As a developing writer, blogging has served the purpose of habit. One would think that repetition would also carry some improvement, but if anything, the cuddly soft world of WordPress blogging has made me complacent. I write about subjects that strike me in the moment, focusing on my own perspectives, experiences and feelings. It is not a bottomless well and perhaps this is important. The reservoir feels like a puddle.

Since my time on WordPress, I’ve been Freshly Pressed 3 times. Unfortunately, this served to make me a little too self-satisfied. I have avoided writing about controversial or risqué topics, because I’m too thin-skinned and don’t have enough energy to be thoughtful for every nut job comment. I know this about myself, but I also know I’m getting hungry for a challenge. Perhaps the challenge for blogging is like running – hanging in long enough to get that second or third wind.

I’ve spent the last year taking a stand against drains on my time and personal energy. What gives me pleasure and energizes me? And if something doesn’t, do I let it go or do I work harder to make it matter? I’ve watched as blogs I follow go through permutations – some have turned into blogging rock stars and are everywhere. Others are consistent apologies for not writing more as they begin to fade away. Still others have become marketing tools for books or products or have begun to ask for money.

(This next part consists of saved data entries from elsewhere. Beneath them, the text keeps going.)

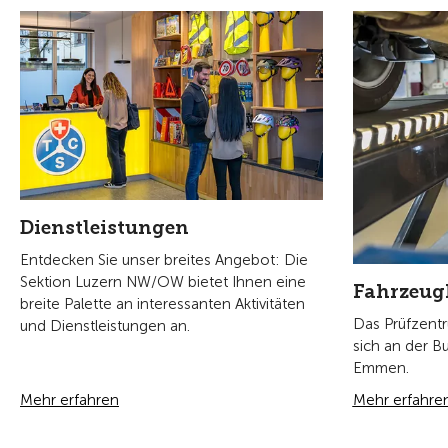
Dienstleistungen
Entdecken Sie unser breites Angebot: Die
Sektion Luzern NW/OW bietet Ihnen eine
Fahrzeug
breite Palette an interessanten Aktivitäten
Das Prüfzent
und Dienstleistungen an.
sich an der B
Emmen.
Mehr erfahren
Mehr erfahre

And then there are the brand new shiny happy blogs, which remind me of my first tentative step into what was essentially an echo chamber. It was rife with possibility. A blog is what we make it and often, with little intent, it becomes a reflection of our lives. My blog says that I’m slow to change, too civil to be controversial, too polite to sell products or ask for money and just arrogant enough to think anyone actually wants to read what I’ve written. I don’t know if I or this blog will ever be much more than that in the online world. The question is, in absence of all that, what do I want it to be?

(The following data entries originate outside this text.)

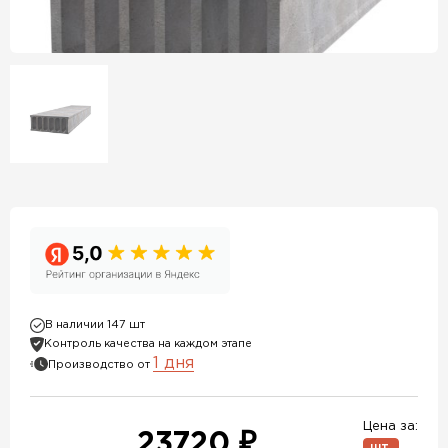
В наличии 147 шт
Контроль качества на каждом этапе
1 дня
Производство от
Цена за:
23720 ₽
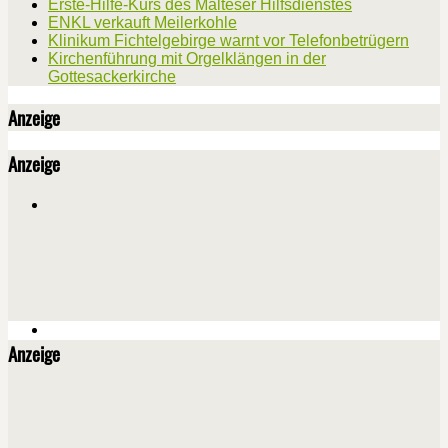
Erste-Hilfe-Kurs des Malteser Hilfsdienstes
ENKL verkauft Meilerkohle
Klinikum Fichtelgebirge warnt vor Telefonbetrügern
Kirchenführung mit Orgelklängen in der
Gottesackerkirche
Anzeige
Anzeige
Anzeige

The one thing I do know is that for me, the writing is the thing. Structure, grammar, rhetoric – these are areas where I can challenge myself. I am not a niche writer, choosing instead to write indiscriminately. As such, it’s time for me to up my writing game. The joy is in the challenge of writing – the lyrics and the flow and the stretch beyond my comfortable, cozy borders.

This blog is practice, a rehearsal and a workshop for finding my way as a writer. As much as I enjoy “meeting” and interacting with other bloggers, I know it is sometimes an easy distraction from doing quality work. Many times, I found myself posting halfheartedly because I missed the interaction. To live, to write, to blog with intention is, I think, the way back to joy and to being engaged.

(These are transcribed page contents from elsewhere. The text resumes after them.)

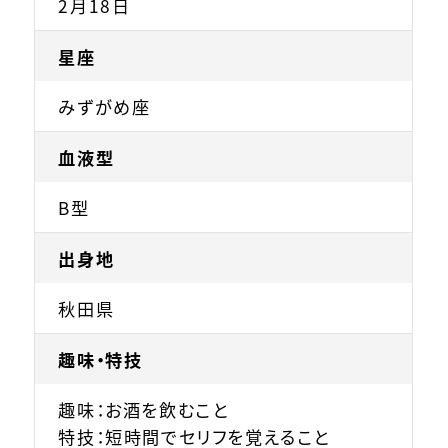
2月18日
星座
みずがめ座
血液型
B型
出身地
秋田県
趣味・特技
趣味：お酒を飲むこと
特技：短時間でセリフを覚えること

Thank you to the kind readers and subscribers who have taken time to read, like or comment on posts. It is my intention to work hard in 2014 to be a better writer and blogger and to be more engaged. I don’t see any point in continuing, if it’s going to be half-assed. I’d prefer to be a complete ass.

Have a lovely holiday season canstockphoto0162178

& I’ll be back in 2014!

MichelleSig copy

Until then, here are some of my 2013 favorite posts to write:

38 thoughts on “Blah-gging: In Search of the Joy

  1. Enjoy the holiday season. I hope 2014 brings you all the happiness, peace and fulfillment (creative and otherwise) you want! I look forward to your return.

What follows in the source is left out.